What the task asks -
Each line below with the word "like" needs to be copied.

[Records for the task Boundary: Start]

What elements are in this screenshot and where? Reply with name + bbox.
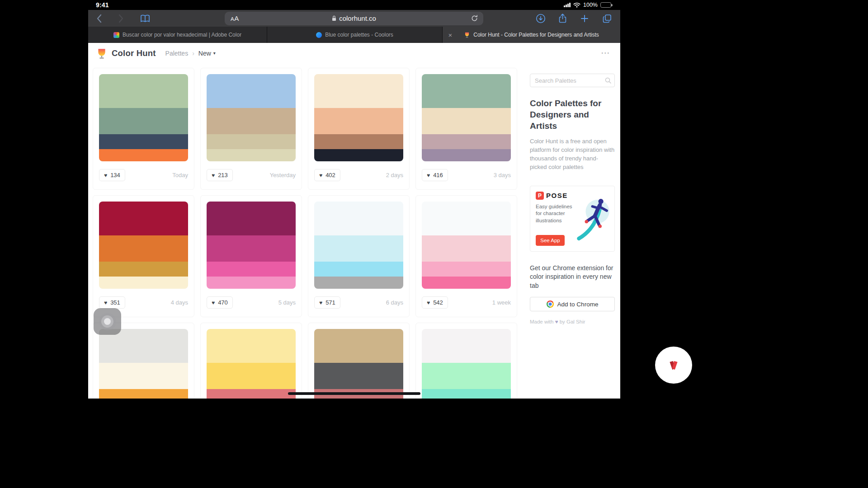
main-content: ♥ 134 Today ♥ 213 Yesterday ♥ 402 2 days: [88, 63, 620, 399]
palette-color-4[interactable]: [314, 277, 403, 289]
palette-stack[interactable]: [422, 74, 511, 161]
palette-stack[interactable]: [422, 329, 511, 399]
tab-coolors[interactable]: Blue color palettes - Coolors: [267, 27, 442, 43]
palette-stack[interactable]: [207, 202, 296, 289]
palette-color-3[interactable]: [99, 389, 188, 399]
palette-color-3[interactable]: [207, 134, 296, 149]
floating-logo-button[interactable]: [655, 347, 692, 384]
palette-color-2[interactable]: [422, 363, 511, 389]
reader-options-button[interactable]: AA: [231, 14, 239, 22]
palette-color-3[interactable]: [207, 262, 296, 277]
palette-color-4[interactable]: [207, 149, 296, 161]
palette-color-2[interactable]: [422, 235, 511, 262]
search-icon[interactable]: [604, 77, 612, 84]
wifi-icon: [573, 2, 580, 8]
credit-author-link[interactable]: by Gal Shir: [560, 319, 585, 324]
search-input[interactable]: [530, 74, 615, 87]
palette-color-2[interactable]: [207, 108, 296, 134]
like-button[interactable]: ♥ 542: [422, 296, 448, 309]
palette-stack[interactable]: [422, 202, 511, 289]
palette-color-2[interactable]: [314, 108, 403, 134]
pose-ad: P POSE Easy guidelines for character ill…: [530, 186, 615, 252]
like-button[interactable]: ♥ 571: [314, 296, 340, 309]
color-hunt-logo[interactable]: [96, 47, 108, 59]
palette-color-4[interactable]: [422, 277, 511, 289]
palette-color-1[interactable]: [207, 202, 296, 235]
palette-color-1[interactable]: [99, 74, 188, 108]
site-title[interactable]: Color Hunt: [112, 48, 156, 58]
palette-color-4[interactable]: [314, 149, 403, 161]
palette-stack[interactable]: [207, 329, 296, 399]
palette-color-3[interactable]: [422, 134, 511, 149]
palette-color-1[interactable]: [207, 329, 296, 363]
palette-color-1[interactable]: [207, 74, 296, 108]
palette-stack[interactable]: [314, 329, 403, 399]
palette-color-1[interactable]: [422, 74, 511, 108]
bookmarks-icon[interactable]: [138, 14, 152, 23]
palette-stack[interactable]: [314, 202, 403, 289]
palette-age: 5 days: [278, 299, 296, 306]
tab-adobe-color[interactable]: Buscar color por valor hexadecimal | Ado…: [88, 27, 267, 43]
forward-button[interactable]: [115, 14, 127, 23]
like-button[interactable]: ♥ 213: [207, 169, 233, 181]
palette-stack[interactable]: [99, 202, 188, 289]
sort-dropdown[interactable]: New ▾: [198, 50, 216, 57]
assistive-touch-button[interactable]: [94, 308, 121, 335]
palette-color-4[interactable]: [99, 277, 188, 289]
more-options-icon[interactable]: •••: [601, 51, 610, 56]
palette-color-4[interactable]: [207, 277, 296, 289]
palette-color-1[interactable]: [422, 329, 511, 363]
share-icon[interactable]: [557, 13, 568, 23]
palette-color-3[interactable]: [314, 134, 403, 149]
tab-overview-icon[interactable]: [601, 14, 613, 23]
palette-age: 6 days: [386, 299, 403, 306]
home-indicator[interactable]: [288, 392, 420, 395]
palette-card: ♥ 542 1 week: [415, 195, 517, 317]
close-tab-icon[interactable]: ×: [446, 30, 455, 39]
like-button[interactable]: ♥ 134: [99, 169, 125, 181]
palette-color-3[interactable]: [422, 262, 511, 277]
chrome-icon: [547, 300, 554, 308]
heart-icon: ♥: [212, 300, 215, 305]
palette-color-1[interactable]: [99, 202, 188, 235]
palette-color-3[interactable]: [99, 134, 188, 149]
back-button[interactable]: [93, 14, 105, 23]
like-button[interactable]: ♥ 416: [422, 169, 448, 181]
battery-icon: [600, 2, 611, 8]
palette-color-2[interactable]: [314, 235, 403, 262]
palette-color-4[interactable]: [422, 149, 511, 161]
cellular-signal-icon: [564, 3, 571, 7]
palette-color-2[interactable]: [99, 235, 188, 262]
address-bar[interactable]: AA colorhunt.co: [225, 12, 483, 25]
palette-color-2[interactable]: [314, 363, 403, 389]
palette-color-3[interactable]: [314, 262, 403, 277]
palette-stack[interactable]: [314, 74, 403, 161]
palette-color-3[interactable]: [207, 389, 296, 399]
breadcrumb-palettes[interactable]: Palettes: [165, 50, 189, 57]
palette-color-3[interactable]: [422, 389, 511, 399]
palette-color-2[interactable]: [422, 108, 511, 134]
palette-color-1[interactable]: [422, 202, 511, 235]
palette-color-2[interactable]: [207, 363, 296, 389]
palette-color-2[interactable]: [99, 363, 188, 389]
like-button[interactable]: ♥ 470: [207, 296, 233, 309]
palette-color-4[interactable]: [99, 149, 188, 161]
palette-stack[interactable]: [99, 74, 188, 161]
lock-icon: [332, 15, 336, 21]
palette-color-3[interactable]: [99, 262, 188, 277]
new-tab-icon[interactable]: [579, 14, 590, 23]
tab-color-hunt[interactable]: × Color Hunt - Color Palettes for Design…: [442, 27, 620, 43]
palette-color-2[interactable]: [99, 108, 188, 134]
palette-stack[interactable]: [99, 329, 188, 399]
palette-color-1[interactable]: [314, 329, 403, 363]
see-app-button[interactable]: See App: [536, 235, 565, 246]
palette-color-1[interactable]: [314, 202, 403, 235]
palette-color-2[interactable]: [207, 235, 296, 262]
reload-icon[interactable]: [471, 14, 478, 22]
like-button[interactable]: ♥ 351: [99, 296, 125, 309]
like-button[interactable]: ♥ 402: [314, 169, 340, 181]
downloads-icon[interactable]: [535, 14, 547, 23]
palette-color-1[interactable]: [314, 74, 403, 108]
palette-stack[interactable]: [207, 74, 296, 161]
add-to-chrome-button[interactable]: Add to Chrome: [530, 297, 615, 311]
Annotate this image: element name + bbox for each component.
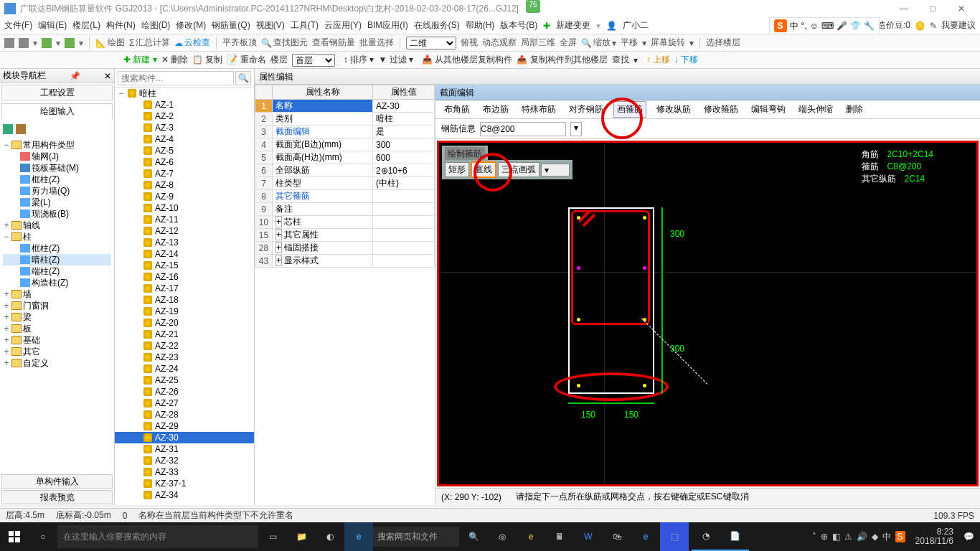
tray-ime-icon[interactable]: 中 <box>882 531 891 543</box>
ime-punct-icon[interactable]: °, <box>801 21 807 31</box>
task-edge-icon[interactable]: e <box>631 522 660 551</box>
list-item[interactable]: AZ-15 <box>115 260 254 271</box>
taskbar-clock[interactable]: 8:232018/11/6 <box>910 527 959 546</box>
property-row[interactable]: 8其它箍筋 <box>255 190 435 203</box>
user-name[interactable]: 广小二 <box>623 19 649 32</box>
undo-icon[interactable] <box>42 38 52 48</box>
list-item[interactable]: AZ-28 <box>115 409 254 420</box>
notification-icon[interactable]: 💬 <box>963 532 974 542</box>
new-button[interactable]: ✚ 新建 ▾ <box>123 54 157 66</box>
move-down-button[interactable]: ↓ 下移 <box>674 54 698 66</box>
task-ie2-icon[interactable]: e <box>517 522 545 551</box>
minimize-button[interactable]: — <box>890 4 918 14</box>
property-row[interactable]: 1名称AZ-30 <box>255 100 435 113</box>
menu-rebar[interactable]: 钢筋量(Q) <box>212 19 250 32</box>
section-tab[interactable]: 编辑弯钩 <box>748 102 788 117</box>
zoom-button[interactable]: 🔍 缩放 ▾ <box>581 37 616 49</box>
ime-skin-icon[interactable]: 👕 <box>850 21 861 31</box>
delete-button[interactable]: ✕ 删除 <box>161 54 188 66</box>
section-canvas[interactable]: 绘制箍筋 矩形 直线 三点画弧 ▾ 角筋 2C10+2C14 箍筋 C8@200… <box>437 141 979 486</box>
dock-close-icon[interactable]: ✕ <box>104 71 111 81</box>
draw-button[interactable]: 📐 绘图 <box>95 37 125 49</box>
list-item[interactable]: AZ-8 <box>115 179 254 191</box>
draw-rect-button[interactable]: 矩形 <box>445 162 469 177</box>
draw-line-button[interactable]: 直线 <box>471 161 496 178</box>
section-tab[interactable]: 布角筋 <box>441 102 473 117</box>
cloud-check-button[interactable]: ☁ 云检查 <box>174 37 210 49</box>
list-item[interactable]: AZ-17 <box>115 283 254 294</box>
property-row[interactable]: 7柱类型(中柱) <box>255 177 435 190</box>
list-item[interactable]: AZ-11 <box>115 214 254 225</box>
tab-draw-input[interactable]: 绘图输入 <box>1 103 113 119</box>
list-item[interactable]: AZ-18 <box>115 294 254 306</box>
list-item[interactable]: AZ-32 <box>115 455 254 466</box>
ime-floating-bar[interactable]: S 中 °, ☺ ⌨ 🎤 👕 🔧 <box>769 17 880 34</box>
menu-component[interactable]: 构件(N) <box>106 19 136 32</box>
ime-mode[interactable]: 中 <box>790 20 798 32</box>
list-item[interactable]: AZ-27 <box>115 397 254 409</box>
list-item[interactable]: AZ-14 <box>115 248 254 260</box>
copy-to-floor-button[interactable]: 📤 复制构件到其他楼层 <box>517 54 607 66</box>
tray-icon[interactable]: ◧ <box>832 532 840 542</box>
ime-emoji-icon[interactable]: ☺ <box>810 21 819 31</box>
tray-icon[interactable]: ⊕ <box>821 532 828 542</box>
task-word-icon[interactable]: W <box>574 522 603 551</box>
property-row[interactable]: 10+ 芯柱 <box>255 216 435 229</box>
component-list[interactable]: −暗柱 AZ-1AZ-2AZ-3AZ-4AZ-5AZ-6AZ-7AZ-8AZ-9… <box>115 88 254 505</box>
list-item[interactable]: AZ-16 <box>115 271 254 283</box>
menu-draw[interactable]: 绘图(D) <box>141 19 171 32</box>
orbit-button[interactable]: 动态观察 <box>482 37 517 49</box>
taskbar-search[interactable]: 在这里输入你要搜索的内容 <box>57 525 258 548</box>
list-item[interactable]: AZ-25 <box>115 375 254 386</box>
draw-more-button[interactable]: ▾ <box>541 164 570 176</box>
menu-floor[interactable]: 楼层(L) <box>72 19 100 32</box>
section-tab[interactable]: 画箍筋 <box>613 101 646 118</box>
list-item[interactable]: AZ-7 <box>115 168 254 179</box>
list-item[interactable]: AZ-20 <box>115 317 254 329</box>
new-change-icon[interactable]: ✚ <box>543 21 550 31</box>
task-store-icon[interactable]: 🛍 <box>603 522 631 551</box>
explorer-icon[interactable]: 📁 <box>287 522 316 551</box>
nav-icon-2[interactable] <box>16 124 26 134</box>
maximize-button[interactable]: □ <box>918 4 947 14</box>
browser-go-icon[interactable]: 🔍 <box>459 522 488 551</box>
redo-icon[interactable] <box>65 38 75 48</box>
rename-button[interactable]: 📝 重命名 <box>227 54 265 66</box>
floor-select[interactable]: 首层 <box>292 54 335 67</box>
section-tab[interactable]: 修改箍筋 <box>701 102 741 117</box>
find-element-button[interactable]: 🔍 查找图元 <box>261 37 308 49</box>
list-item[interactable]: AZ-33 <box>115 466 254 478</box>
list-item[interactable]: AZ-24 <box>115 363 254 375</box>
list-item[interactable]: AZ-9 <box>115 191 254 202</box>
list-item[interactable]: AZ-10 <box>115 202 254 214</box>
list-item[interactable]: AZ-5 <box>115 145 254 156</box>
move-up-button[interactable]: ↑ 上移 <box>646 54 670 66</box>
list-item[interactable]: AZ-12 <box>115 225 254 237</box>
task-app-icon[interactable]: ⬚ <box>660 522 689 551</box>
browser-search[interactable]: 搜索网页和文件 <box>373 527 459 547</box>
list-item[interactable]: AZ-2 <box>115 110 254 122</box>
ie-icon[interactable]: e <box>344 522 373 551</box>
nav-icon-1[interactable] <box>3 124 13 134</box>
save-icon[interactable] <box>19 38 29 48</box>
property-table[interactable]: 属性名称属性值 1名称AZ-302类别暗柱3截面编辑是4截面宽(B边)(mm)3… <box>255 85 435 505</box>
search-input[interactable] <box>118 71 234 85</box>
pin-icon[interactable]: 📌 <box>70 71 80 81</box>
calc-button[interactable]: Σ 汇总计算 <box>129 37 170 49</box>
list-item[interactable]: AZ-29 <box>115 420 254 432</box>
menu-tool[interactable]: 工具(T) <box>291 19 319 32</box>
section-tab[interactable]: 端头伸缩 <box>796 102 836 117</box>
property-row[interactable]: 2类别暗柱 <box>255 113 435 126</box>
ime-tool-icon[interactable]: 🔧 <box>864 21 875 31</box>
menu-modify[interactable]: 修改(M) <box>176 19 206 32</box>
section-tab[interactable]: 删除 <box>843 102 866 117</box>
search-icon[interactable]: 🔍 <box>235 71 251 85</box>
tray-vol-icon[interactable]: 🔊 <box>857 532 867 542</box>
dropdown-icon[interactable]: ▾ <box>570 122 582 136</box>
menu-view[interactable]: 视图(V) <box>256 19 285 32</box>
category-tree[interactable]: −常用构件类型 轴网(J) 筏板基础(M) 框柱(Z) 剪力墙(Q) 梁(L) … <box>0 138 114 474</box>
tree-selected[interactable]: 暗柱(Z) <box>32 254 60 266</box>
section-tab[interactable]: 布边筋 <box>480 102 512 117</box>
select-floor-button[interactable]: 选择楼层 <box>706 37 740 49</box>
list-item[interactable]: AZ-13 <box>115 237 254 248</box>
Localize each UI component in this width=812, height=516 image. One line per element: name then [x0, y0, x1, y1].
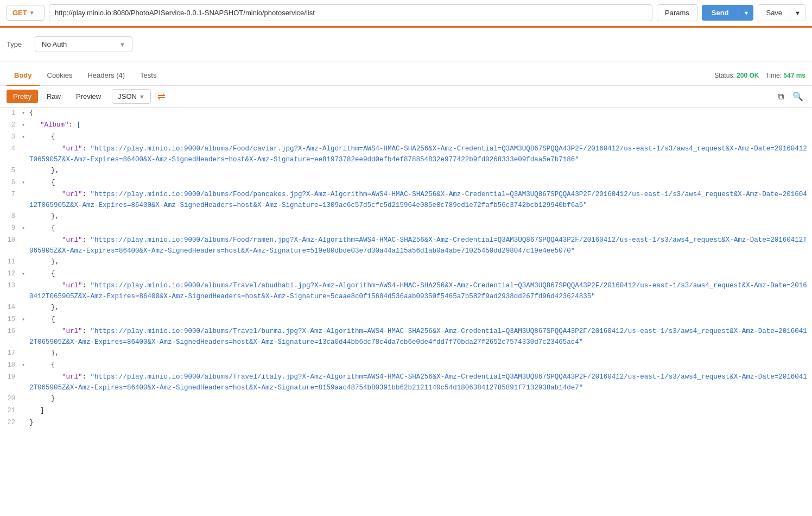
auth-row: Type No Auth ▼	[0, 28, 812, 61]
json-line: 18▾{	[0, 360, 812, 372]
json-line: 15▾{	[0, 314, 812, 326]
collapse-arrow-icon[interactable]: ▾	[22, 268, 29, 279]
json-content: },	[29, 302, 812, 313]
tab-tests[interactable]: Tests	[132, 66, 164, 86]
url-input[interactable]	[49, 4, 652, 21]
line-number: 3	[0, 131, 22, 142]
json-line: 13"url": "https://play.minio.io:9000/alb…	[0, 280, 812, 302]
line-number: 14	[0, 302, 22, 313]
json-content: "url": "https://play.minio.io:9000/album…	[29, 280, 812, 302]
copy-button[interactable]: ⧉	[776, 90, 786, 103]
collapse-arrow-icon	[22, 143, 29, 145]
line-number: 5	[0, 165, 22, 176]
json-content: {	[29, 108, 812, 118]
status-code: 200 OK	[737, 72, 759, 79]
collapse-arrow-icon	[22, 256, 29, 258]
collapse-arrow-icon	[22, 393, 29, 395]
line-number: 4	[0, 143, 22, 154]
body-toolbar: Pretty Raw Preview JSON ▼ ⇌ ⧉ 🔍	[0, 86, 812, 108]
tab-headers[interactable]: Headers (4)	[80, 66, 132, 86]
json-content: },	[29, 348, 812, 358]
collapse-arrow-icon	[22, 417, 29, 419]
collapse-arrow-icon[interactable]: ▾	[22, 314, 29, 324]
line-number: 18	[0, 360, 22, 370]
line-number: 16	[0, 326, 22, 337]
save-dropdown-button[interactable]: ▼	[790, 5, 805, 21]
line-number: 7	[0, 189, 22, 200]
wrap-icon[interactable]: ⇌	[157, 91, 166, 103]
save-group: Save ▼	[758, 4, 805, 21]
collapse-arrow-icon	[22, 189, 29, 191]
auth-chevron-icon: ▼	[119, 41, 125, 48]
format-chevron-icon: ▼	[139, 93, 145, 100]
status-info: Status: 200 OK Time: 547 ms	[714, 72, 805, 79]
send-button[interactable]: Send	[702, 5, 739, 21]
json-line: 7"url": "https://play.minio.io:9000/albu…	[0, 189, 812, 211]
line-number: 15	[0, 314, 22, 325]
tab-cookies[interactable]: Cookies	[40, 66, 80, 86]
collapse-arrow-icon	[22, 326, 29, 328]
json-area: 1▾{2▾"Album": [3▾{4"url": "https://play.…	[0, 108, 812, 429]
time-value: 547 ms	[783, 72, 805, 79]
line-number: 9	[0, 223, 22, 234]
params-button[interactable]: Params	[657, 4, 697, 21]
search-button[interactable]: 🔍	[790, 90, 805, 103]
json-content: {	[29, 131, 812, 142]
time-label: Time: 547 ms	[765, 72, 805, 79]
json-content: "url": "https://play.minio.io:9000/album…	[29, 326, 812, 348]
chevron-down-icon: ▼	[29, 10, 35, 16]
json-line: 17},	[0, 348, 812, 360]
auth-select[interactable]: No Auth ▼	[35, 36, 132, 52]
json-content: {	[29, 223, 812, 234]
collapse-arrow-icon[interactable]: ▾	[22, 119, 29, 130]
collapse-arrow-icon[interactable]: ▾	[22, 177, 29, 187]
tab-body[interactable]: Body	[7, 66, 40, 86]
json-content: }	[29, 417, 812, 428]
json-content: },	[29, 211, 812, 222]
line-number: 11	[0, 256, 22, 267]
toolbar-right: ⧉ 🔍	[776, 90, 805, 103]
json-line: 8},	[0, 211, 812, 223]
format-select[interactable]: JSON ▼	[112, 89, 151, 104]
method-label: GET	[12, 9, 27, 17]
collapse-arrow-icon	[22, 348, 29, 349]
collapse-arrow-icon[interactable]: ▾	[22, 131, 29, 142]
collapse-arrow-icon[interactable]: ▾	[22, 223, 29, 233]
line-number: 19	[0, 372, 22, 382]
json-content: "url": "https://play.minio.io:9000/album…	[29, 235, 812, 256]
body-tab-raw[interactable]: Raw	[40, 90, 67, 103]
json-content: "url": "https://play.minio.io:9000/album…	[29, 372, 812, 393]
collapse-arrow-icon	[22, 405, 29, 407]
json-content: {	[29, 268, 812, 279]
collapse-arrow-icon[interactable]: ▾	[22, 108, 29, 118]
json-line: 1▾{	[0, 108, 812, 119]
auth-selected-value: No Auth	[42, 40, 67, 48]
collapse-arrow-icon	[22, 302, 29, 304]
json-content: },	[29, 165, 812, 176]
json-line: 10"url": "https://play.minio.io:9000/alb…	[0, 235, 812, 256]
auth-type-label: Type	[7, 40, 28, 48]
json-content: "Album": [	[29, 119, 812, 130]
body-tab-pretty[interactable]: Pretty	[7, 90, 38, 103]
send-dropdown-button[interactable]: ▼	[739, 5, 754, 21]
json-line: 19"url": "https://play.minio.io:9000/alb…	[0, 372, 812, 393]
body-tab-preview[interactable]: Preview	[69, 90, 107, 103]
json-line: 20}	[0, 393, 812, 405]
json-line: 5},	[0, 165, 812, 177]
json-line: 22}	[0, 417, 812, 429]
send-group: Send ▼	[702, 5, 754, 21]
json-content: "url": "https://play.minio.io:9000/album…	[29, 143, 812, 165]
json-content: },	[29, 256, 812, 267]
collapse-arrow-icon	[22, 372, 29, 373]
json-line: 3▾{	[0, 131, 812, 143]
save-button[interactable]: Save	[758, 5, 790, 21]
json-line: 4"url": "https://play.minio.io:9000/albu…	[0, 143, 812, 165]
line-number: 1	[0, 108, 22, 118]
method-selector[interactable]: GET ▼	[7, 5, 45, 21]
json-content: "url": "https://play.minio.io:9000/album…	[29, 189, 812, 211]
collapse-arrow-icon	[22, 165, 29, 167]
json-content: {	[29, 314, 812, 325]
line-number: 8	[0, 211, 22, 222]
collapse-arrow-icon[interactable]: ▾	[22, 360, 29, 370]
format-label: JSON	[118, 92, 137, 100]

[Records for the task Boundary: End]

Your response -
like-button[interactable]: ♥ 542: [422, 296, 448, 309]
like-button[interactable]: ♥ 571: [314, 296, 340, 309]
like-button[interactable]: ♥ 213: [207, 169, 233, 181]
like-button[interactable]: ♥ 134: [99, 169, 125, 181]
like-button[interactable]: ♥ 416: [422, 169, 448, 181]
like-button[interactable]: ♥ 470: [207, 296, 233, 309]
like-button[interactable]: ♥ 351: [99, 296, 125, 309]
like-button[interactable]: ♥ 402: [314, 169, 340, 181]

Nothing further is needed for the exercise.